### WHAT IS NEEDED
Would you show every line from the records that holds "https"?

── RECORDS PROVIDED

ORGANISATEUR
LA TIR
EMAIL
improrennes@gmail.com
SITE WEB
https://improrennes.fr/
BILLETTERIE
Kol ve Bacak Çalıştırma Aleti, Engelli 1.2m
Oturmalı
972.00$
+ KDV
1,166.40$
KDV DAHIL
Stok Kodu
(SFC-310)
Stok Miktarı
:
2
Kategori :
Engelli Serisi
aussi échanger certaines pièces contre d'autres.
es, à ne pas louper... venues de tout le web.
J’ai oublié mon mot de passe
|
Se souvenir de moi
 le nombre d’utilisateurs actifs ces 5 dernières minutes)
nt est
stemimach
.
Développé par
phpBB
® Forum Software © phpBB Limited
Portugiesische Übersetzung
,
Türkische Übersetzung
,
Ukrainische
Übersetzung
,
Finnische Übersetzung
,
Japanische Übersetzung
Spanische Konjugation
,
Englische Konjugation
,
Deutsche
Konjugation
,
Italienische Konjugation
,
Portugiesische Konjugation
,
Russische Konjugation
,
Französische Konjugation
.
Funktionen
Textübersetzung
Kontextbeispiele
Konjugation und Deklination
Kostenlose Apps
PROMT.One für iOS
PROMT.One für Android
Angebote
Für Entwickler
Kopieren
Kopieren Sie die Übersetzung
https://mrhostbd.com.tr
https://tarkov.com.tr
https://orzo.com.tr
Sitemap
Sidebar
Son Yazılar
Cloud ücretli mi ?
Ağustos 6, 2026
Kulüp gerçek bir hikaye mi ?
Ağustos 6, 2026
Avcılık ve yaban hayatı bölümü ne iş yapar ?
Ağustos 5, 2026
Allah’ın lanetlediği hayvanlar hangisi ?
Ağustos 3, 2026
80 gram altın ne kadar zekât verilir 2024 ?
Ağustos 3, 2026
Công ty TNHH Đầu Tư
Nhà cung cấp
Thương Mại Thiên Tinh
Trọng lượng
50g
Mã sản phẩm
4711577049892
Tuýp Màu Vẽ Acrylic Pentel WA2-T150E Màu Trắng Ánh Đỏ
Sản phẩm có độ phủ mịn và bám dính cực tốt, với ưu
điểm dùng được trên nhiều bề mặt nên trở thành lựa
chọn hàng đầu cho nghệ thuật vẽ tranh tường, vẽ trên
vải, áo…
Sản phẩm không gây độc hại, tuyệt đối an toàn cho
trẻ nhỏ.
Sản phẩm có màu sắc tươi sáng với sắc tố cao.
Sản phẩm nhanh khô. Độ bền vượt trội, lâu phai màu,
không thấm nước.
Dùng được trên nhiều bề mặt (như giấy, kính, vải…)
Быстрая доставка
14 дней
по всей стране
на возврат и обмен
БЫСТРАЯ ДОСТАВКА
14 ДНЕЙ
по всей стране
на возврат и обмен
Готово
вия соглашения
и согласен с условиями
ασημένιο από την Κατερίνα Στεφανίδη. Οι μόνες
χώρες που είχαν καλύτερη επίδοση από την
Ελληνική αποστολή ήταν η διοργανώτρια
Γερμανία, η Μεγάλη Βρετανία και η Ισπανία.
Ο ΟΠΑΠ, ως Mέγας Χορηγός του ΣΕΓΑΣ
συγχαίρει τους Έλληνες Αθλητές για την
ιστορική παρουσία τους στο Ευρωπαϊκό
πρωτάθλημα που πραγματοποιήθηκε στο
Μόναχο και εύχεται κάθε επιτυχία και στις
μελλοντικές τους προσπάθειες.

────

### ANSWER BOX
https://improrennes.fr/
https://mrhostbd.com.tr
https://tarkov.com.tr
https://orzo.com.tr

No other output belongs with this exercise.